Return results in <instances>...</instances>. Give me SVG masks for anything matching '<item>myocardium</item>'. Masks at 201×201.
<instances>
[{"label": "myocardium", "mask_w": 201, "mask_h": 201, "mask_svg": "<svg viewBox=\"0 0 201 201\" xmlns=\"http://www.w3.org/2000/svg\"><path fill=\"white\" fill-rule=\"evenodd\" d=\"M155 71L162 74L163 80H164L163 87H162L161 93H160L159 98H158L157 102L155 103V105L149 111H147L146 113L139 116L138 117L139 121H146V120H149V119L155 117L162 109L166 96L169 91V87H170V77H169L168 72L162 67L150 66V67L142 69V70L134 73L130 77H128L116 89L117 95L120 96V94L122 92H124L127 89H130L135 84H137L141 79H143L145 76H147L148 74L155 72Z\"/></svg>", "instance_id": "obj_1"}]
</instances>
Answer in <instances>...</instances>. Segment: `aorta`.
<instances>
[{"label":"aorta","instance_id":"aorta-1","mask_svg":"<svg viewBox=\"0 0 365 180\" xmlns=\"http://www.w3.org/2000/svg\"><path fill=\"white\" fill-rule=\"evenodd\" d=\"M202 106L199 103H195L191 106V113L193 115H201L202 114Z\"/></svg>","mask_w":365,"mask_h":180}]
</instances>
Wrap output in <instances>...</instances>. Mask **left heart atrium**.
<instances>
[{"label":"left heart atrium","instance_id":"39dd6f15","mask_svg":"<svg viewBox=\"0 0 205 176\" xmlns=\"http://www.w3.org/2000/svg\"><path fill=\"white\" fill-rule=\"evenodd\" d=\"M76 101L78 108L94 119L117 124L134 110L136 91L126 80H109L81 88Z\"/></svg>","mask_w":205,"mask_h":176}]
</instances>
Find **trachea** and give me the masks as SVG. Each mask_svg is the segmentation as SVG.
◇ ◇ ◇
Work required:
All of the entries above should be written out again exactly.

Reply to the exercise:
Return results in <instances>...</instances>. Give me SVG masks for anything matching '<item>myocardium</item>'. Masks at 201×201.
<instances>
[{"label": "myocardium", "mask_w": 201, "mask_h": 201, "mask_svg": "<svg viewBox=\"0 0 201 201\" xmlns=\"http://www.w3.org/2000/svg\"><path fill=\"white\" fill-rule=\"evenodd\" d=\"M155 71L162 74L163 80H164L163 87H162L161 93H160L159 98H158L157 102L155 103V105L149 111H147L146 113L139 116L138 117L139 121H146V120H149V119L155 117L162 109L166 96L169 91V87H170V77H169L168 72L162 67L150 66V67L142 69V70L134 73L130 77H128L116 89L117 95L120 96V94L122 92H124L127 89H130L135 84H137L141 79H143L145 76H147L148 74L155 72Z\"/></svg>", "instance_id": "obj_1"}]
</instances>
Answer in <instances>...</instances>. Segment: `aorta`.
<instances>
[{"label":"aorta","instance_id":"aorta-1","mask_svg":"<svg viewBox=\"0 0 365 180\" xmlns=\"http://www.w3.org/2000/svg\"><path fill=\"white\" fill-rule=\"evenodd\" d=\"M202 106L199 103H195L191 106V113L193 115H201L202 114Z\"/></svg>","mask_w":365,"mask_h":180}]
</instances>
Wrap output in <instances>...</instances>. Mask **left heart atrium**.
<instances>
[{"label":"left heart atrium","instance_id":"39dd6f15","mask_svg":"<svg viewBox=\"0 0 205 176\" xmlns=\"http://www.w3.org/2000/svg\"><path fill=\"white\" fill-rule=\"evenodd\" d=\"M76 101L78 108L94 119L117 124L134 110L136 91L126 80H109L81 88Z\"/></svg>","mask_w":205,"mask_h":176}]
</instances>
Find **trachea** and give me the masks as SVG. Each mask_svg is the segmentation as SVG.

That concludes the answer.